的确,萨尔加多像一位手握相机的现代祭司,用了40年时间,在雨林深处描绘了一部视觉版的《神曲》。

有人说,萨尔加多的照片捕捉了生命的壮丽和神秘。从雅诺马米部落篝火上升起的星图,到佐伊族少女眼中反射的末日光影,他的镜头始终在追问:当现代文明在钢筋混凝土中飞速发展时,是否遗失了与自然之间的原始契约?人们对雨林的侵吞掠夺,是否意味着人类的集体精神失灭?

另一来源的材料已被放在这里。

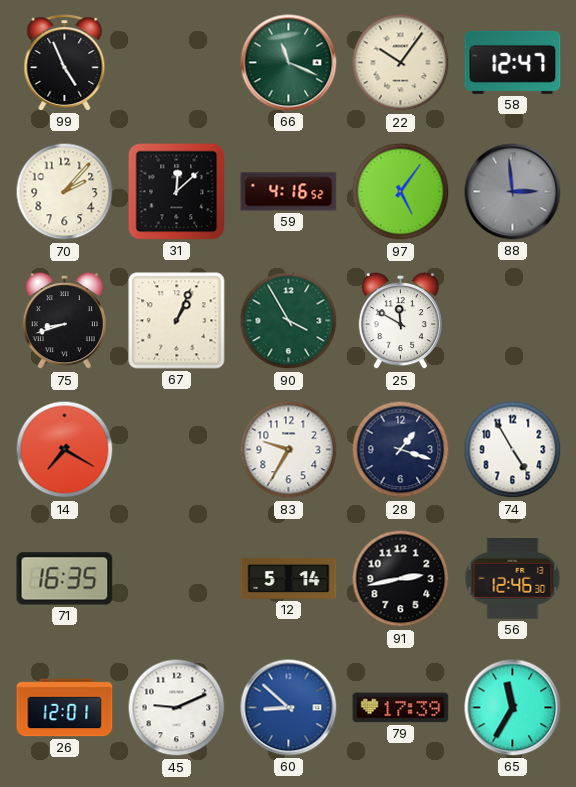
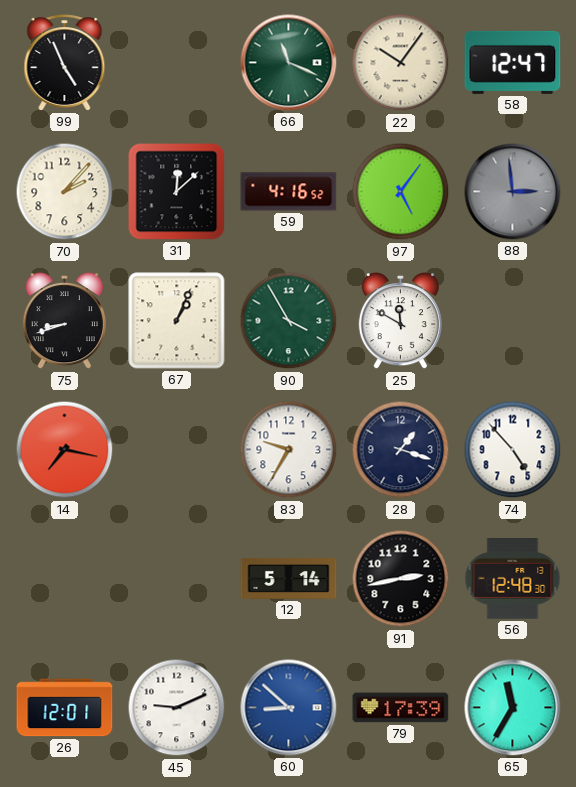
14: 7:20 -> 7:17
74: 4:55 -> 4:53
71: 16:35 -> none
56: 12:46 -> 12:48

夸鲁普(Kuarup)是巴西辛古部落传统上最重要的一种生命轮回仪式,主要用于纪念逝去的部落成员,庆祝生命、死亡与重生。为拍摄这一仪式,萨尔加多与酋长一同睡在漏雨的部落公共长屋,炭火的噼啪声与暴雨敲打棕榈叶的声响交织在一起。

晨光穿过棕榈叶的瞬间,他忽然顿悟,这个拒食兽肉的部落里,摔跤手隆起的肌肉竟如雨林溪流般柔韧,看似暴烈的线条中,流淌着千年淬炼的生存智慧。

他还与我们分享了一段雨林中的故事。当地一位年轻的向导看上了他的瑞士军刀,向他讨要。年轻人一直是他在丛林中的朋友和保护者。萨尔加多思考了片刻,不得不向对方歉然解释说,当地环保组织曾明确告诉他们,禁止将任何来自外部世界的东西送给部落。

“你不会给我任何东西,但你必须承诺在你不再需要它时,把它从飞机窗口扔出去。”年轻人建议说。“如果你答应这一点,我会跟随飞机的路径找到这把刀。因为我了解每一寸这里的森林,绝对熟悉这片茂密森林的每个角落。”

几个月后,萨尔加多真的将那把军刀从直升机上抛了下去。他说:“这并非是我做了妥协,而是出于对土著空间感知能力的敬意……”

位于巴西和圭亚那边界的罗赖马山。(萨尔加多,2018年)(作者提供)

通过镜头的焦点,萨尔加多将自然的鬼斧神工与摄影艺术的精湛工艺巧妙结合,这使得他的照片具有了难以忽视的艺术魅力。在他的作品中,无论是人类劳动的身影,还是自然景观的轮廓,都呈现出一种震撼人心的力量感,不仅捕捉了热带雨林的壮丽景象,还揭示了人类与自然之间的复杂关系。

萨尔加多对摄影构图的精心设计,更是让其作品具有了无可比拟的美学品质。在这些画面中,野生动植物的形态与环境的整体背景被巧妙结合,画面没有一丝歪斜或不整齐,所有线条和形状都充满秩序与张力,每幅照片都近乎具有一种雕刻的完美感。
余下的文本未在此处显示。